Web Usability and Accessibility Are As Important As Search Engine Prominence

 Web Usability and Accessibility Are As Important As Search Engine Prominence

Web Usability and Accessibility Are As Important As Search Engine Prominence

So you’ve optimised your website, done the keyword research, got the backlinks and everything is ethical. You’re sitting proudly on the first page of the search results. Or you’ve set up a pay per click campaign, bid on your keywords, created some ads and performance tracking is in place. Again, you’re at the top of the pile. Either way, you’re visible and people are visiting your website. But visitors aren’t converting into leads, prospects or customers. What’s going wrong? Well your website may be visible, but is it connecting?

Having attracted visitors to your website through prominent search engine placements, it is vital not to lose them by failing to connect. Different visitors will have different priorities and levels of satisfaction. In order to reach and retain as many as possible and to maximise the chances of conversion, you should consider your site’s usability and accessibility.

Web usability

Usability is all about providing your visitors with an effective, efficient and satisfying experience. It’s common knowledge that visitors tend to glance at, and scan, pages rather than study them in any great detail. If the message and options are not clear, they may leave. If they don’t leave, the chances are that they will click on the first link that seems to be most relevant – it may not be the right one. Repeat the process a few times and soon a visitor can be lost, confused and frustrated. Either way the result is the same – missed opportunity and little likelihood of a return visit.

The more self-evident your pages are, the greater the chance of converting the visitor into a prospect or customer.

12 simple tips for a more usable website

1. On the home page make it clear what the site is all about.
2. Make the purpose of each page obvious.
3. User hierarchical headings to give clear structure to the copy.
4. Make the navigation and links obvious.
5. Use clear unambiguous wording.
6. Make the options and next steps obvious.
7. Remove any wording or imagery that is unnecessary, confusing or distracting.
8. Use consistent conventions throughout.
9. Include site search and a site map.
10. Make information such as contact details, pricing and delivery charges clearly accessible.
11. Make the pages printable by including a cascading style sheet for printing.
12. Don’t allow careless errors to make your site look unprofessional.
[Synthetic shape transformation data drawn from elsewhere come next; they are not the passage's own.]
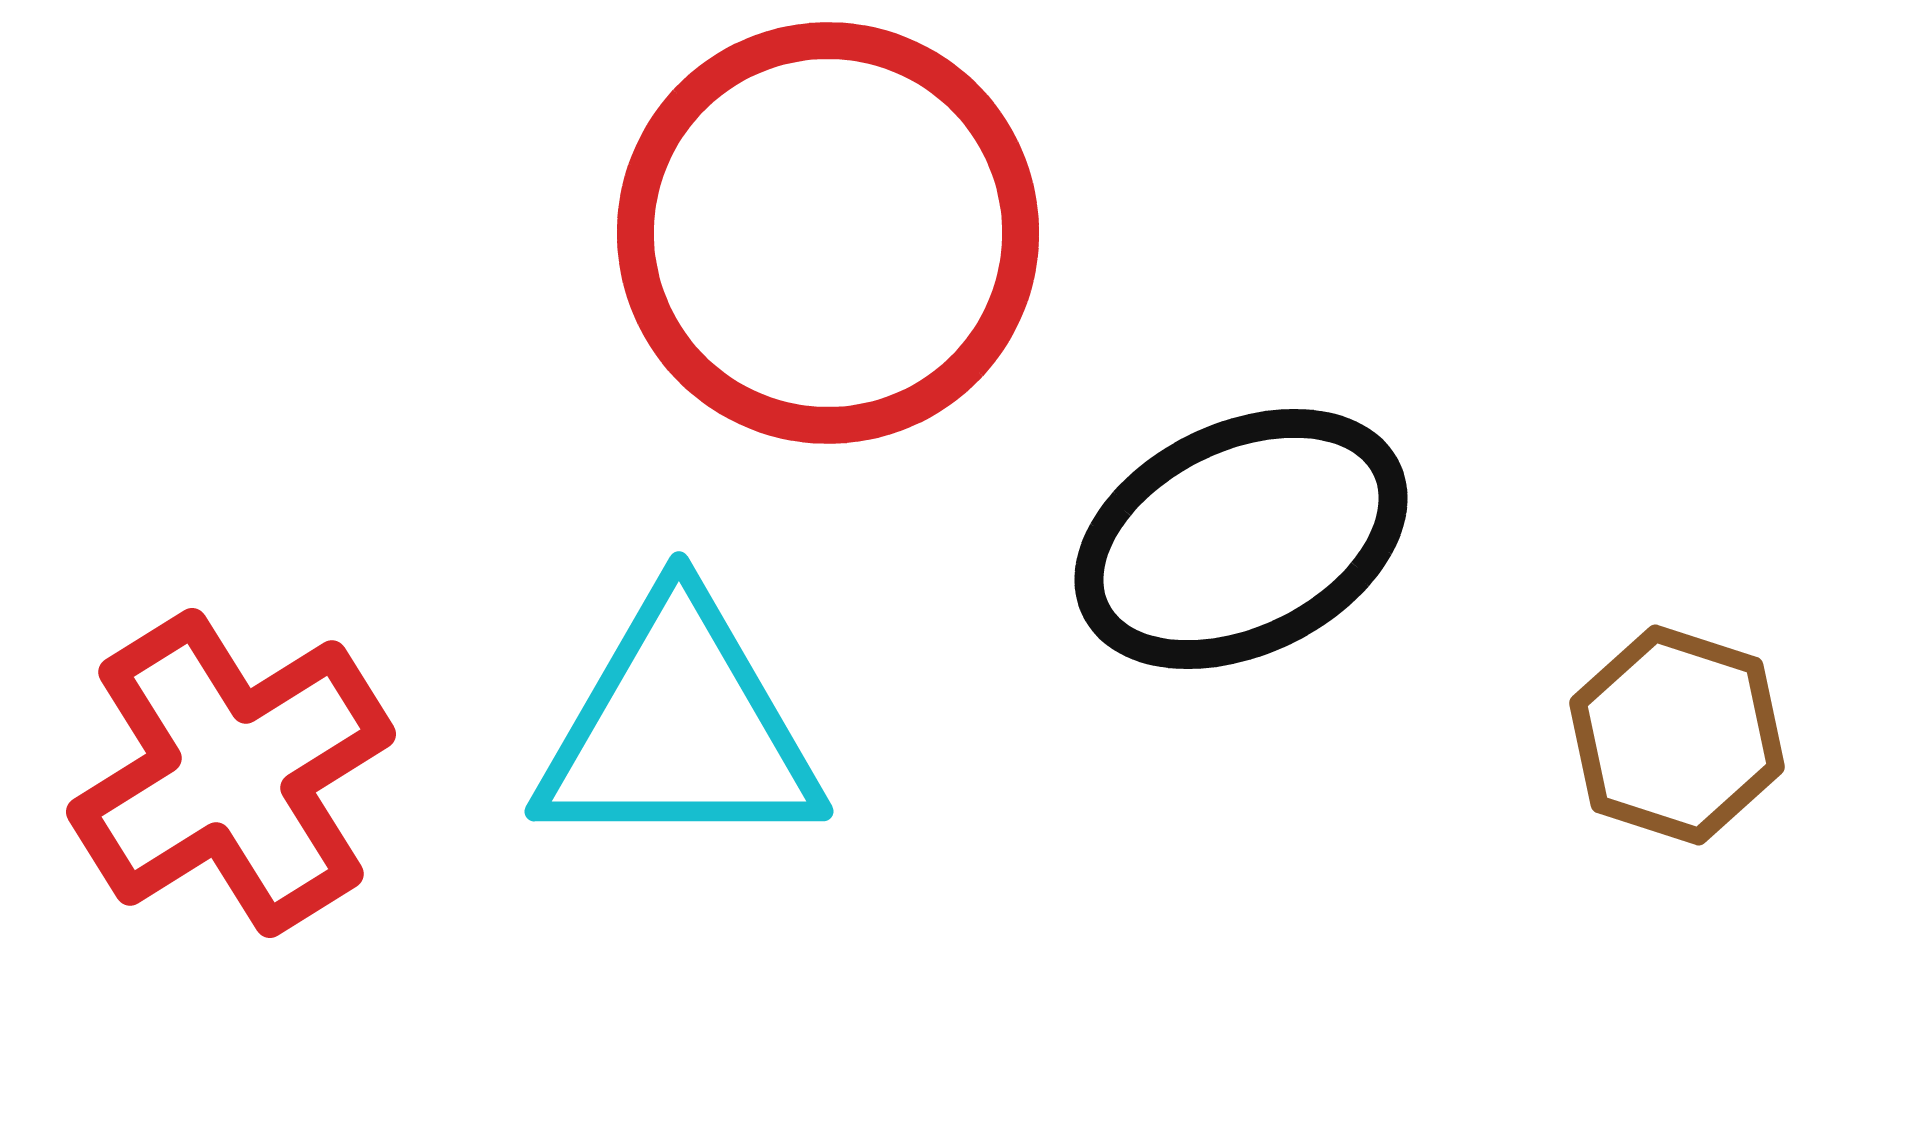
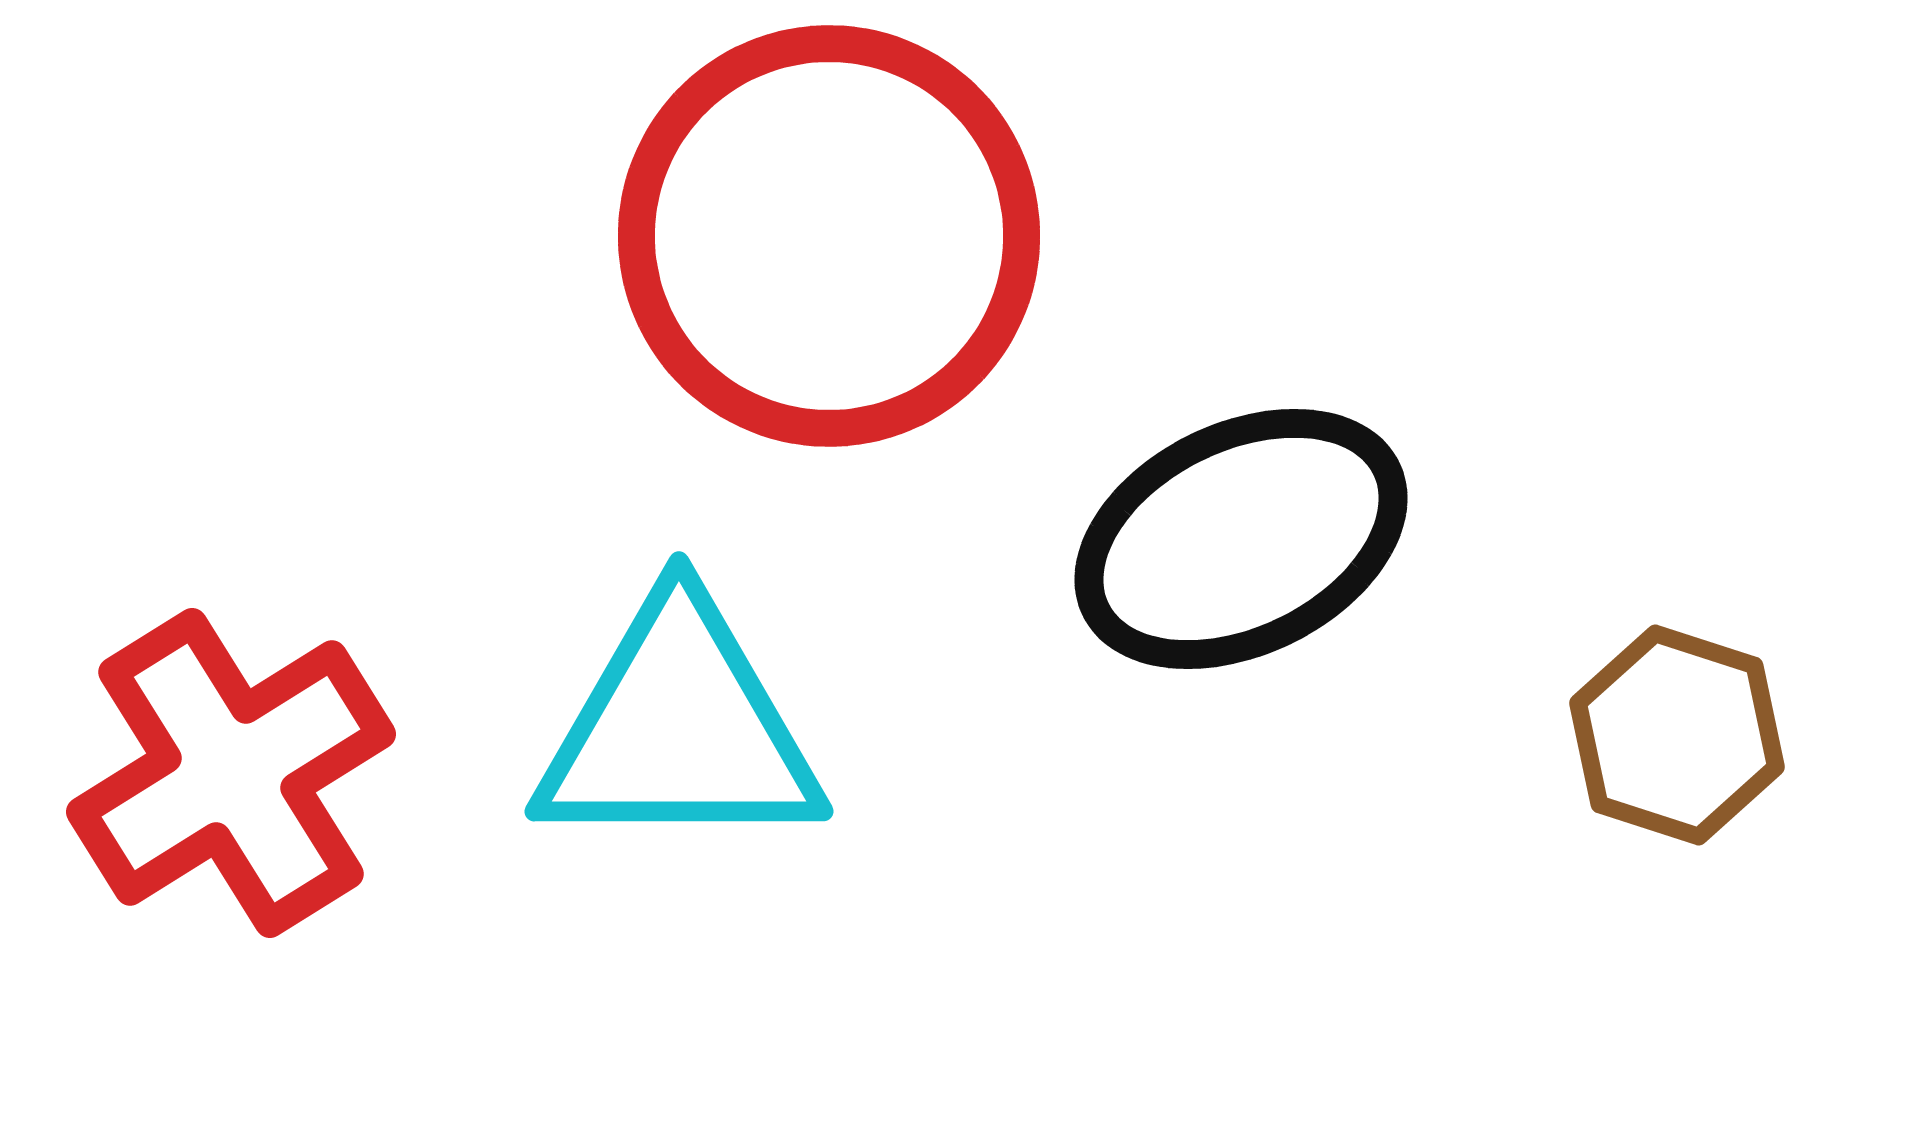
red circle: moved 1 px right, 3 px down
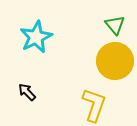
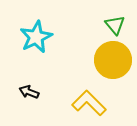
yellow circle: moved 2 px left, 1 px up
black arrow: moved 2 px right; rotated 24 degrees counterclockwise
yellow L-shape: moved 5 px left, 2 px up; rotated 64 degrees counterclockwise
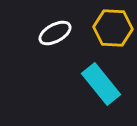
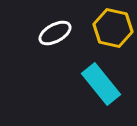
yellow hexagon: rotated 9 degrees clockwise
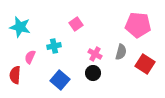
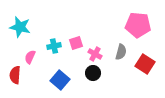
pink square: moved 19 px down; rotated 16 degrees clockwise
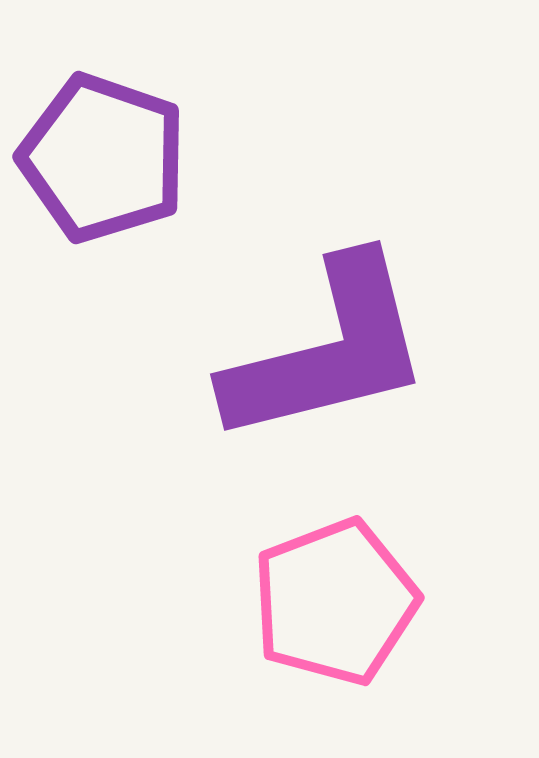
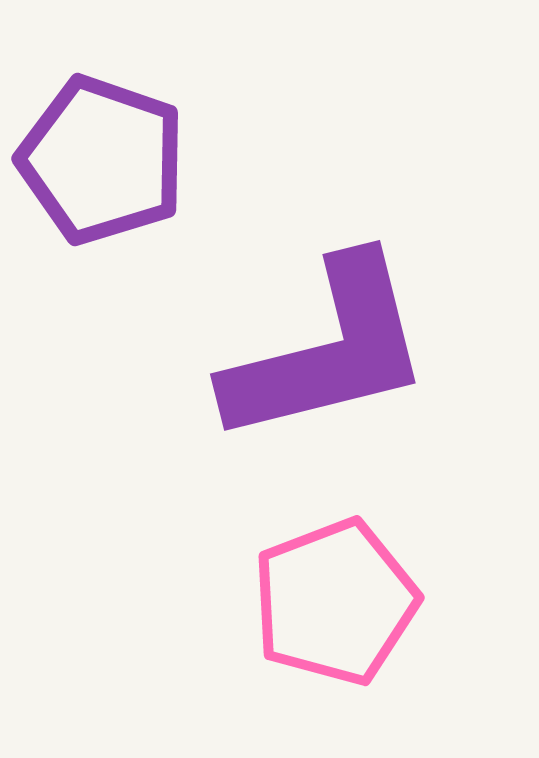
purple pentagon: moved 1 px left, 2 px down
Browsers create their own set of problems

One more tip – just because your website works fine in your browser of choice, do not assume that it will work equally well in all browsers. In fact it is not even safe to assume that it will work equally well in different versions of the same browser. Web designers who have had to cope with the incompatibilities of IE5, IE6 and now IE7 will no doubt testify to this point. It is vital to be sure that your website works on all the popular browsers. As well as IE and Firefox, don’t forget Netscape and Opera on Windows and Safari on the Mac. And just to muddy the waters a bit further, Apple have recently announced Safari for Windows.

So now your website is usable, but is it usable by everybody? For some, usability is just a small obstacle when compared to the barrier of accessibility.

Web accessibility

All businesses in virtually all countries have a legal obligation to make their websites accessible to people with disabilities, otherwise they are discriminating. Given that something like 15% of the population have some sort of disability, that’s a sizeable market proportion. If you’re not reaching them, your competitors probably are.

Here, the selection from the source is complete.